- Born: 26 May 1898 Kingston, Ontario
- Died: 4 April 1980 (aged 81) Candlewood Isle, Connecticut
- Education: Queen's University (BSc '20)
- Occupations: Metallurgist and business executive
- Known for: President of Inco Limited
- Spouse(s): Margaret Belle Arthur Joan Ehretia Windus

= Roy Gordon =

James Roycroft Gordon (26 May 1898 – 4 April 1980) was a Canadian chemist and a research metallurgist who rose to become President of Inco Limited.

== Early years and military service ==
James Roycroft Gordon was born a Methodist in 1898 near Kingston, Ontario. He graduated from Queen's University in 1920 with a B.Sc. in Chemistry.

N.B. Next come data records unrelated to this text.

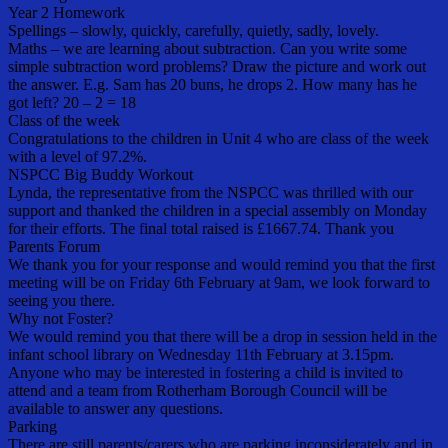
Year 2 Homework
Spellings – slowly, quickly, carefully, quietly, sadly, lovely.
Maths – we are learning about subtraction. Can you write some
simple subtraction word problems? Draw the picture and work out
the answer. E.g. Sam has 20 buns, he drops 2. How many has he
got left? 20 – 2 = 18
Class of the week
Congratulations to the children in Unit 4 who are class of the week
with a level of 97.2%.
NSPCC Big Buddy Workout
Lynda, the representative from the NSPCC was thrilled with our
support and thanked the children in a special assembly on Monday
for their efforts. The final total raised is £1667.74. Thank you
Parents Forum
We thank you for your response and would remind you that the first
meeting will be on Friday 6th February at 9am, we look forward to
seeing you there.
Why not Foster?
We would remind you that there will be a drop in session held in the
infant school library on Wednesday 11th February at 3.15pm.
Anyone who may be interested in fostering a child is invited to
attend and a team from Rotherham Borough Council will be
available to answer any questions.
Parking
There are still parents/carers who are parking inconsiderately and in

Gordon participated as a soldier from 16 May 1918 in the Canadian Expeditionary Force of World War I.

== Career ==
In 1936 he became associated with Inco as Director of the newly established Research Department at Copper Cliff.

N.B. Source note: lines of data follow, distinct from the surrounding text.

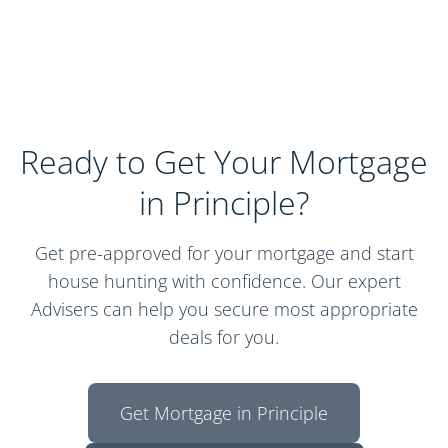
Ready to Get Your Mortgage
in Principle?
Get pre-approved for your mortgage and start
house hunting with confidence. Our expert
Advisers can help you secure most appropriate
deals for you.
Get Mortgage in Principle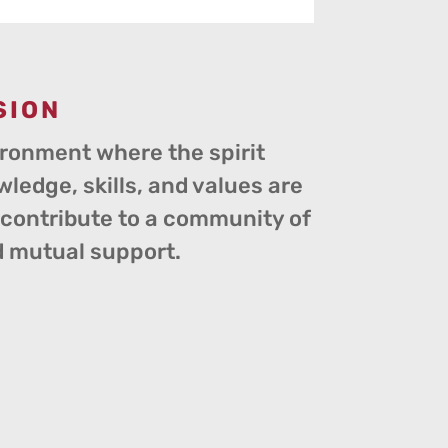
SION
ironment where the spirit
wledge, skills, and values are
o contribute to a community of
d mutual support.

Gordon was elected President of Inco in 1960.

Gordon was at one time or another, President and a Director of the Ontario Mining Association, President and a Director of Whitehead Metal Products, a Director of Canada Life Assurance, Page-Hersey Tubes, the Toronto-Dominion Bank, and the Toronto General Trusts.

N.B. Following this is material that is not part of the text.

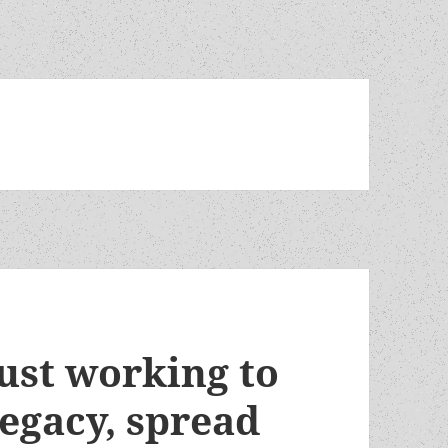
ust working to
legacy, spread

== Recognition and legacy ==
Gordon was the recipient of the 1948 Medal of the Canadian Institute of Mining and Metallurgy.

Gordon was awarded the AIME James Douglas Gold Medal in 1958.

Gordon was fêted by the Canadian Club on 30 November 1964 as he delivered a lecture entitled "Canada - The Common Market - and World Trade".

In December 1967 INCO inaugurated the J. Roy Gordon laboratory in Sheridan Park for its research in extractive metallurgy. By 2002 it had developed into a jewel responsible for many of the recent innovations in the field.